Con nuevos ojos
“¡Estoy horrible!”, dije, contemplando el espejo con incredulidad. En la imagen reflejada, el ojo derecho estaba como siempre, pero cubriendo el ojo izquierdo tenía la mancha más negra que había visto en mi vida.
“No, en realidad no está tan feo”, me dijo mi amiga Emily sin convicción.
La miré poniendo en blanco mi ojo bueno y volví a aplicarme la bolsa de hielo.
Hacía apenas cinco minutos que había recibido en el ojo izquierdo un codazo de mi amiga Janna, accidental pero bien dirigido. De inmediato me llevé las manos a la cara tratando de recobrar el equilibrio para no caerme. Al mismo tiempo que Janna me pedía perdón, mis amigas me rodearon preguntándome cómo estaba.
Aunque sentía dolor, no me di cuenta de lo que había pasado hasta que aparté las manos de la cara y oí las exclamaciones de sorpresa de todos los que estaban en la sala.
“¿Qué pasa?”, pregunté; pero nadie me contestó.
Corrí a mirarme en el espejo. A los pocos segundos del golpe, los tejidos que rodean el ojo se me habían hinchado a cuatro veces el tamaño normal, y la magulladura estaba llena de sangre de color rojo vivo.
“¿Cómo voy a presentarme ante los demás?”, me lamenté tomando la bolsa de hielo que me alcanzaba Janna; ella se mordió los labios y se disculpó por centésima vez. Me apliqué el hielo al ojo, con la esperanza de que la machucadura desapareciera para la mañana siguiente.
Lamentablemente, aunque a la mañana algo de la inflamación había cedido y el rojo vivo había desaparecido, la hinchada magulladura se había vuelto de color rosa fuerte.

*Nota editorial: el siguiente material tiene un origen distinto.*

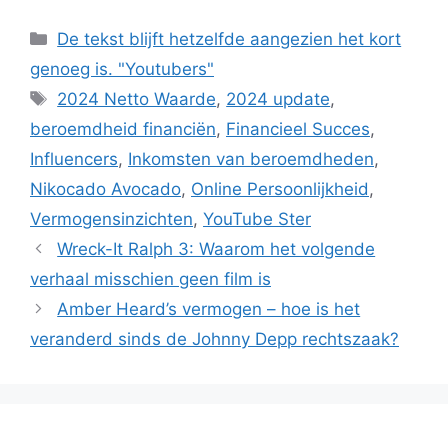
Categories
De tekst blijft hetzelfde aangezien het kort
genoeg is. "Youtubers"
Tags
2024 Netto Waarde
,
2024 update
,
beroemdheid financiën
,
Financieel Succes
,
Influencers
,
Inkomsten van beroemdheden
,
Nikocado Avocado
,
Online Persoonlijkheid
,
Vermogensinzichten
,
YouTube Ster
Wreck-It Ralph 3: Waarom het volgende
verhaal misschien geen film is
Amber Heard’s vermogen – hoe is het
veranderd sinds de Johnny Depp rechtszaak?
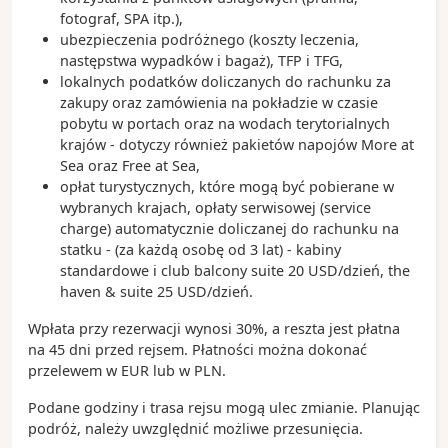
fotograf, SPA itp.),
ubezpieczenia podróżnego (koszty leczenia,
następstwa wypadków i bagaż), TFP i TFG,
lokalnych podatków doliczanych do rachunku za
zakupy oraz zamówienia na pokładzie w czasie
pobytu w portach oraz na wodach terytorialnych
krajów - dotyczy również pakietów napojów More at
Sea oraz Free at Sea,
opłat turystycznych, które mogą być pobierane w
wybranych krajach, opłaty serwisowej (service
charge) automatycznie doliczanej do rachunku na
statku - (za każdą osobę od 3 lat) - kabiny
standardowe i club balcony suite 20 USD/dzień, the
haven & suite 25 USD/dzień.
Wpłata przy rezerwacji wynosi 30%, a reszta jest płatna
na 45 dni przed rejsem. Płatności można dokonać
przelewem w EUR lub w PLN.
Podane godziny i trasa rejsu mogą ulec zmianie. Planując
podróż, należy uwzględnić możliwe przesunięcia.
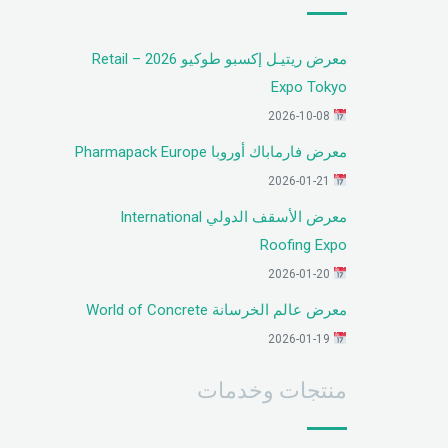
معرض ريتيـل إكسبو طوكيو 2026 – Retail
Expo Tokyo
2026-10-08
معرض فارماباك أوروبا Pharmapack Europe
2026-01-21
معرض الأسقف الدولي International
Roofing Expo
2026-01-20
معرض عالم الخرسانة World of Concrete
2026-01-19
منتجات وخدمات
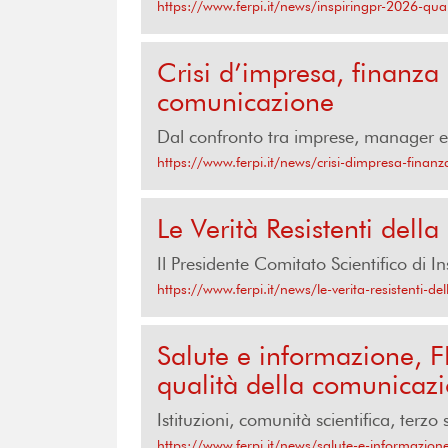
https://www.ferpi.it/news/inspiringpr-2026-quan
Crisi d’impresa, finanza
comunicazione
Dal confronto tra imprese, manager e 
https://www.ferpi.it/news/crisi-dimpresa-finan
Le Verità Resistenti dell
Il Presidente Comitato Scientifico di I
https://www.ferpi.it/news/le-verita-resistenti-d
Salute e informazione, F
qualità della comunicaz
Istituzioni, comunità scientifica, terzo
https://www.ferpi.it/news/salute-e-informazione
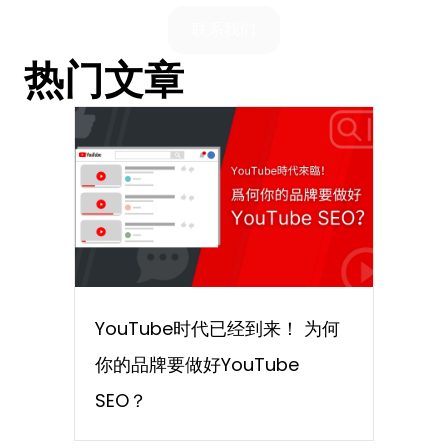
联系我们
热门文章
YouTube时代已经到来！ 为何
你的品牌要做好YouTube
SEO？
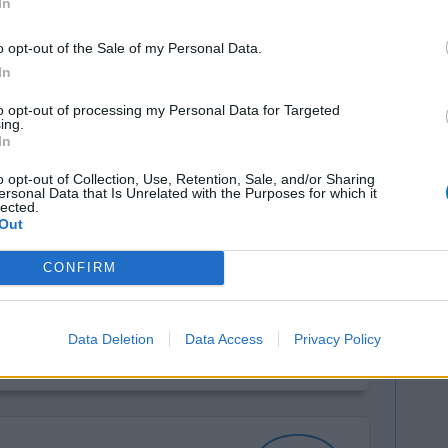
In
o opt-out of the Sale of my Personal Data.
In
to opt-out of processing my Personal Data for Targeted
ing.
In
o opt-out of Collection, Use, Retention, Sale, and/or Sharing
ersonal Data that Is Unrelated with the Purposes for which it
lected.
qui m'a
Efficacité
Out
 de
Quantité effets
ce et
secondaires
CONFIRM
omme je ne
fait du résultat
Data Deletion
Data Access
Privacy Policy
0 réactions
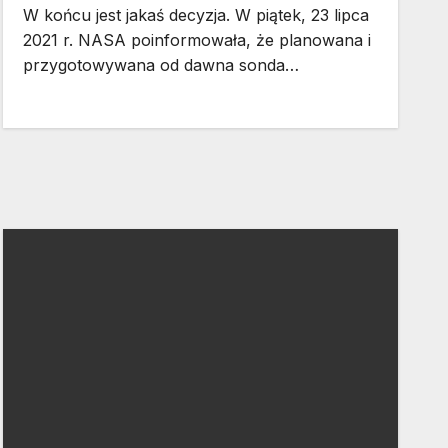
W końcu jest jakaś decyzja. W piątek, 23 lipca
2021 r. NASA poinformowała, że planowana i
przygotowywana od dawna sonda…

Mi aspecto era muy feo y lo que sentía era más feo todavía.
Traté de cubrirme el ojo con maquillaje, pero eso le dio al hematoma un color violáceo; y no había nada con qué cubrir la hinchazón. Al fin me puse un sombrero, colocado de tal manera que apenas podía ver.
Ese día en la escuela secundaria, me parecía que todos me observaban. Me negué a mirar de frente a nadie, y durante varios días no podía pensar en nada más a pesar de los intentos que hacían mis amistades por alegrarme.
El domingo estaba de mal humor porque no podía usar sombrero para ir a la iglesia. Pero todo cambió durante la lección de la Escuela Dominical.
“Oren para poder verse ustedes como Él los ve”, dijo el maestro, refiriéndose a la Expiación y a la dignidad individual.
Me toqué la machucadura, pensando: “Él me ve como a una jovencita con un feo ojo morado”. Y entonces, dejé de sentir autocompasión, mi perspectiva cambió y me pregunté: “¿Cómo me ve mi Padre Celestial?”.
Los ojos se me llenaron de lágrimas al pensar en el amor que Él siente no sólo por otras personas sino también por mí. “Me ve como a Su hija, que es digna del sacrificio de la vida de Su Hijo”, comprendí.
Sentí que el Espíritu me testificaba del gran valor que tiene mi alma por ser hija de Dios. Recordé un pasaje de las Escrituras que había aprendido en seminario. Abrí el libro y lo encontré en 1 Samuel 16:17: “No mires a su parecer, ni a lo grande de su estatura… porque Jehová no mira lo que mira el hombre; pues el hombre mira lo que está delante de sus ojos, pero Jehová mira el corazón”. El aspecto que tenía en lo exterior no era tan importante como la persona que era en mi interior.
Mi actitud cambió otra vez al mirar a mi alrededor en la sala y sentir inmenso amor por todos los que veía a mi alrededor. Me invadió la calidez del amor del Padre Celestial y, por un momento, creo que vi a mis compañeros de clase hasta cierto punto como Él los ve: como Sus hijos.
Sentí paz y consuelo durante el resto del día de reposo, porque ya no me importaba lo que otros pensaran; los amaba y podía mirarlos a todos de frente, con mis dos ojos.